Avec les conditions hivernales, les conducteurs cherchent instinctivement à mieux voir et à être mieux vus. Pourtant, ce réflexe peut parfois conduire à des erreurs, notamment lorsqu’il s’agit des feux antibrouillard. Nombreux sont ceux qui les enclenchent dès que le ciel se couvre, pensant adopter une conduite prudente, alors même que ces feux n’ont pas vocation à être utilisés en permanence.

Les feux antibrouillard, un usage strictement encadré

Le Code de la route ne laisse aucune place à l’interprétation. Les feux antibrouillard ne sont autorisés que dans trois situations précises : brouillard dense, neige ou pluie particulièrement intense. Plus restrictif encore, le feu antibrouillard arrière ne doit être utilisé qu’en cas de brouillard ou de neige, car sa puissance lumineuse peut facilement éblouir les conducteurs qui suivent.

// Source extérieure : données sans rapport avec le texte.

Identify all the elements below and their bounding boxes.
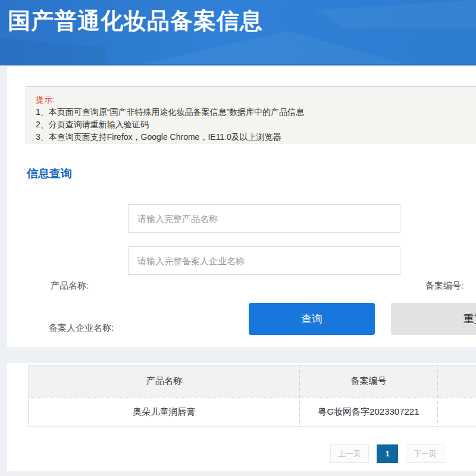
current-page-button[interactable]: 1: [377, 444, 398, 463]
notice-item: 1、本页面可查询原“国产非特殊用途化妆品备案信息”数据库中的产品信息: [36, 106, 476, 118]
bottom-edge-strip: [0, 471, 476, 476]
filing-number-label: 备案编号:: [425, 280, 464, 292]
search-button[interactable]: 查询: [249, 303, 375, 335]
notice-label: 提示:: [36, 93, 476, 106]
banner-decoration: [0, 36, 107, 65]
results-panel: 产品名称 备案编号 奥朵儿童润唇膏 粤G妆网备字2023307221 上一页 1…: [7, 363, 476, 471]
reset-button[interactable]: 重置: [391, 303, 476, 335]
column-header-filing-number: 备案编号: [300, 365, 438, 397]
notice-item: 2、分页查询请重新输入验证码: [36, 118, 476, 131]
prev-page-button[interactable]: 上一页: [330, 444, 369, 463]
results-table: 产品名称 备案编号 奥朵儿童润唇膏 粤G妆网备字2023307221: [29, 365, 476, 427]
page-header: 国产普通化妆品备案信息: [0, 0, 476, 65]
cell-filing-number: 粤G妆网备字2023307221: [300, 397, 438, 427]
table-row: 奥朵儿童润唇膏 粤G妆网备字2023307221: [29, 397, 476, 427]
cell-extra: [438, 397, 476, 427]
column-header-extra: [438, 365, 476, 397]
pagination: 上一页 1 下一页: [330, 444, 444, 463]
page-title: 国产普通化妆品备案信息: [8, 6, 263, 36]
page: 国产普通化妆品备案信息 提示: 1、本页面可查询原“国产非特殊用途化妆品备案信息…: [0, 0, 476, 476]
table-header-row: 产品名称 备案编号: [29, 365, 476, 397]
company-name-label: 备案人企业名称:: [49, 322, 114, 334]
product-name-label: 产品名称:: [51, 280, 89, 292]
query-panel: 提示: 1、本页面可查询原“国产非特殊用途化妆品备案信息”数据库中的产品信息 2…: [7, 67, 476, 347]
next-page-button[interactable]: 下一页: [406, 444, 444, 463]
column-header-product-name: 产品名称: [29, 365, 300, 397]
cell-product-name: 奥朵儿童润唇膏: [29, 397, 300, 427]
company-name-input[interactable]: [128, 246, 400, 275]
banner-decoration: [315, 0, 476, 29]
notice-item: 3、本查询页面支持Firefox，Google Chrome，IE11.0及以上…: [36, 131, 476, 143]
section-title-query: 信息查询: [27, 166, 72, 181]
product-name-input[interactable]: [128, 204, 400, 233]
notice-box: 提示: 1、本页面可查询原“国产非特殊用途化妆品备案信息”数据库中的产品信息 2…: [26, 86, 476, 143]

La règle simple des 100 mètres

Pour éviter toute confusion, une règle pratique fait consensus. Si la visibilité dépasse 100 mètres, l’usage des feux antibrouillard n’est pas justifié, même si les conditions semblent inconfortables. Cette limite constitue un repère clair pour savoir quand activer – ou non – ce type d’éclairage, souvent utilisé à tort dans des situations banales de pluie ou de grisaille.